Assignment - Keep only those lines of the records that include the string "ціни".

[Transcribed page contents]
--------

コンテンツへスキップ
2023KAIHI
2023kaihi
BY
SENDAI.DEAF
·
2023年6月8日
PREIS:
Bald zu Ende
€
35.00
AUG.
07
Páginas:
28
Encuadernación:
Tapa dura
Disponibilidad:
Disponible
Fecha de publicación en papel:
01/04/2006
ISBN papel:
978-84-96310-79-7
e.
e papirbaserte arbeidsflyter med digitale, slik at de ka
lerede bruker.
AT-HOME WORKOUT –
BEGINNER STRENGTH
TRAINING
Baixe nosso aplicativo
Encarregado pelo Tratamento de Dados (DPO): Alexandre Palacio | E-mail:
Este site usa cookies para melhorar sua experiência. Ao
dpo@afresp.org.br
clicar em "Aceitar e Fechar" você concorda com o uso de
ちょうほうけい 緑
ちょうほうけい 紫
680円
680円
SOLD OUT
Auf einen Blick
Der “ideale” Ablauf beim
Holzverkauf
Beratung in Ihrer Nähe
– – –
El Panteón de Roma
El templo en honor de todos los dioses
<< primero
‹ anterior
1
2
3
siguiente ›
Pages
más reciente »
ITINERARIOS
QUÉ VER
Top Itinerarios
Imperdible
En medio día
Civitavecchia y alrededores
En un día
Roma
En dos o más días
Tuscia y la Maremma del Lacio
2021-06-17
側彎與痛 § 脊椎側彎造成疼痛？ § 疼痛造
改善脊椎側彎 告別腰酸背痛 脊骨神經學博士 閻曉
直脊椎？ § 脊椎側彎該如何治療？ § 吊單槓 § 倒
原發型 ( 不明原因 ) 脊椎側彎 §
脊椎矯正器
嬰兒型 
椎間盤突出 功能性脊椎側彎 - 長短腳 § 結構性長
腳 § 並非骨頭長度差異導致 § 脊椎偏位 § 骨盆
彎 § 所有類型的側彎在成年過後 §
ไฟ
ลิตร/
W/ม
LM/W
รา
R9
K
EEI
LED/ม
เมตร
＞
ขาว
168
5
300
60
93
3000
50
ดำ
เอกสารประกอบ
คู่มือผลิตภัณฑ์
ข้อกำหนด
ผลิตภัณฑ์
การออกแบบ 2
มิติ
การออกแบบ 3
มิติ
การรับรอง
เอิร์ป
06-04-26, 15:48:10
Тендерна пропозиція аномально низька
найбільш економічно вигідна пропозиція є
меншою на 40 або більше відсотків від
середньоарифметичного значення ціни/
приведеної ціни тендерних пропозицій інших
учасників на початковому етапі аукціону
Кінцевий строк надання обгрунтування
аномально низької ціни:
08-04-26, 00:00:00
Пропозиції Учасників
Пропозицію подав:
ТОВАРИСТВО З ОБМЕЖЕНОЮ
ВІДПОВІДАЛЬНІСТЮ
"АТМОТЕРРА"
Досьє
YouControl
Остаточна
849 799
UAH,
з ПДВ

--------

Written answer -
середньоарифметичного значення ціни/
приведеної ціни тендерних пропозицій інших
аномально низької ціни:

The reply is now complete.